WRAP++: Web discoveRy Amplified Pretraining
Summary: arXiv:2604.06829v1 Announce Type: cross
Abstract
Synthetic data rephrasing has emerged as a powerful technique for enhancing knowledge acquisition during large language model (LLM) pretraining. However, existing approaches operate at the single-document level, rewriting individual web pages in isolation. This confines synthesized examples to intra-document knowledge, missing cross-document relationships and leaving facts with limited associative context.
We propose WRAP++ (Web discoveRy Amplified Pretraining), which amplifies the associative context of factual knowledge by discovering cross-document relationships from web hyperlinks and synthesizing joint QA over each discovered document pair. Concretely, WRAP++ discovers high-confidence relational motifs including dual-links and co-mentions, and synthesizes QA that requires reasoning across both documents. This produces relational knowledge absent from either source document alone, creating diverse entry points to the same facts.
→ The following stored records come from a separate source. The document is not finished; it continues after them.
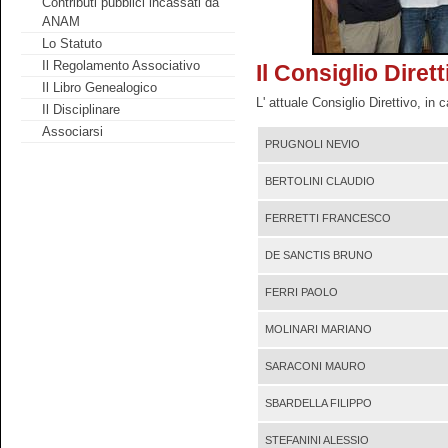
Contributi pubblici incassati da
ANAM
Lo Statuto
Il Regolamento Associativo
Il Consiglio Dirett
Il Libro Genealogico
L' attuale Consiglio Direttivo, in
Il Disciplinare
Associarsi
PRUGNOLI NEVIO
BERTOLINI CLAUDIO
FERRETTI FRANCESCO
DE SANCTIS BRUNO
FERRI PAOLO
MOLINARI MARIANO
SARACONI MAURO
SBARDELLA FILIPPO
STEFANINI ALESSIO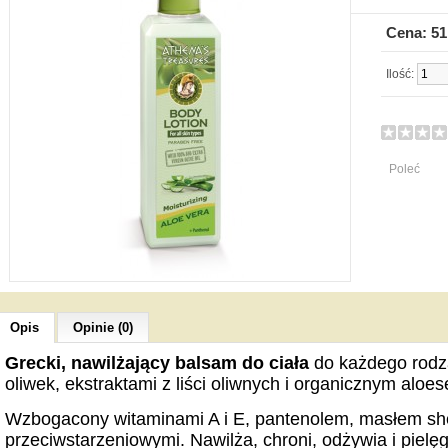
Cena: 51
Ilość:
Poleć
Opis
Opinie (0)
Grecki, nawilżający balsam do ciała
do każdego rodza
oliwek, ekstraktami z liści oliwnych i organicznym aloe
Wzbogacony witaminami A i E, pantenolem, masłem shea
przeciwstarzeniowymi. Nawilża, chroni, odżywia i pielęg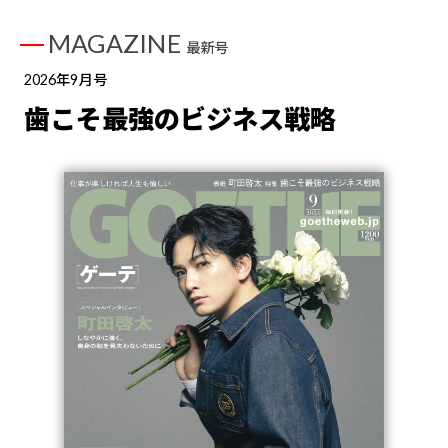
MAGAZINE
最新号
2026年9月号
歯こそ最強のビジネス戦略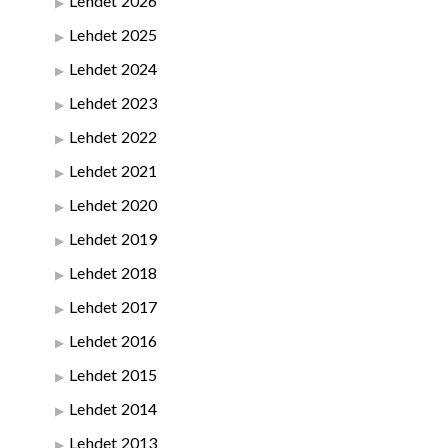
Lehdet 2026
Lehdet 2025
Lehdet 2024
Lehdet 2023
Lehdet 2022
Lehdet 2021
Lehdet 2020
Lehdet 2019
Lehdet 2018
Lehdet 2017
Lehdet 2016
Lehdet 2015
Lehdet 2014
Lehdet 2013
Because the number of valid entity pairs grows combinatorially, this discovery-driven synthesis also amplifies data scale far beyond single-document rewriting. Instantiating WRAP++ on Wikipedia, we amplify ~8.4B tokens of raw text into 80B tokens of cross-document QA data.
On SimpleQA, OLMo-based models at both 7B and 32B scales trained with WRAP++ substantially outperform single-document approaches and exhibit sustained scaling gains, underscoring the advantage of cross-document knowledge discovery and amplification.
Key Features of WRAP++
- Cross-Document Relationships: WRAP++ leverages hyperlinks to discover relationships between different documents, enhancing the contextuality of the knowledge being synthesized.
- Joint QA Synthesis: By creating question-answer pairs that require reasoning across multiple documents, WRAP++ allows for deeper understanding and retrieval of relational knowledge.
- Scalability: The methodology increases the amount of usable data, transforming 8.4 billion tokens into a staggering 80 billion tokens, thereby providing a richer dataset for LLM training.
- Performance Improvements: Models trained with WRAP++ show significant improvements over traditional single-document approaches, highlighting the effectiveness of cross-document data synthesis.
- High-Confidence Relational Motifs: The discovery of motifs such as dual-links and co-mentions ensures that the synthesized data is relevant and contextually rich.
Implications for Future Research
The introduction of WRAP++ has profound implications for the field of natural language processing and machine learning. By shifting focus from isolated document processing to a more interconnected approach, the research community can harness the vast potential of data available across the web.
This method not only enhances the quality of training datasets but also paves the way for future advancements in LLM capabilities. As models become more adept at understanding and reasoning across multiple documents, the potential applications in various fields, including education, information retrieval, and conversational AI, could be transformative.
Conclusion
WRAP++ represents a significant step forward in the utilization of web data for training large language models. By amplifying the associative context of factual knowledge through innovative cross-document synthesis, WRAP++ stands to enhance the way we approach knowledge acquisition in AI, ultimately leading to smarter and more capable language models.